El biochar es un carbón vegetal especial que producimos mediante pirólisis, a temperaturas superiores a 650 grados y en ausencia de oxígeno. Su estructura permte capturar dióxido de carbono y retenerlo durante cientos o miles de años; después también se aplica como enmienda de suelo en agricultura. Para demostrar la captura nos regimos por Puro.Earth, un estándar internacional bajo cuya metodología estamos certificados.
Por nuestros volúmenes tenemos auditorías mensuales y todo debe tener trazabilidad, es decir, cuánto producimos, dónde se produce y dónde se aplica. Podemos citar a Microsoft, bancos, aerolíneas, consultoras e inclusive gobiernos. En este mercado no basta decir que uno captura carbono: hay que demostrarlo y documentarlo. -Usted sostiene que esta industria podría convertirse en una nueva fuente de divisas.
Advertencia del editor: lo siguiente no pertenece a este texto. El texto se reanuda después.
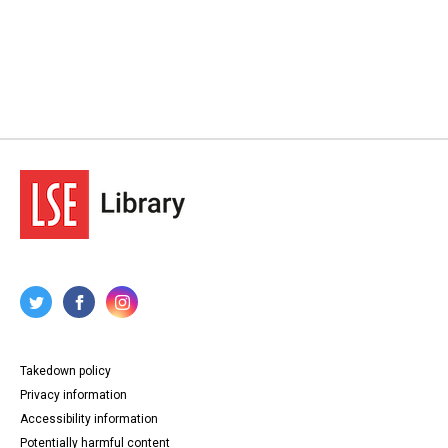
Takedown policy
Privacy information
Accessibility information
Potentially harmful content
¿Qué oportunidad representa para Bolivia? Bolivia tiene más de 50 millones de hectáreas de bosques y muchas industrias que generan desperdicios aprovechables. Nosotros estimamos, sobre la base de estudios internacionales, que todo el mercado verde en Bolivia —bonos de carbono, reducciones, captura, reforestación y preservación— puede superar los $us 2.000 millones. Es una oportunidad para traer divisa fresca, generar impuestos y crear empleo digno, especialmente en lugares rurales.
En Exomad tenemos aproximadamente 700 colaboradores directos y más de 1.000 indirectos. En la ciudad no debemos ser más de 50 personas; las otras 650 están en áreas rurales. Necesitamos nuevas industrias que ayuden a sustituir lo que Bolivia está dejando de percibir por el gas. Ojalá haya 100 Exomad Green más. -Después de 15 años, ¿hasta dónde imagina que puede llegar Exomad? Tenemos un plan para continuar abriendo fábricas en diferentes puntos del país.
Estamos estudiando otros tipos de biomasa y también avanzamos en fábricas en Brasil y Perú. En los próximos 15 años visualizo a Exomad como una empresa boliviana siempre, pero con calibre internacional, operando en múltiples países y transmitiendo desde Bolivia la experiencia que hemos construido. La juventud nos dio la posibilidad de arriesgarnos sabiendo que uno puede caerse y volver a levantarse.
La perseverancia, mantener estándares altos de calidad y cumplir aquello a lo que uno se compromete son parte de lo que nos permitió construir Exomad.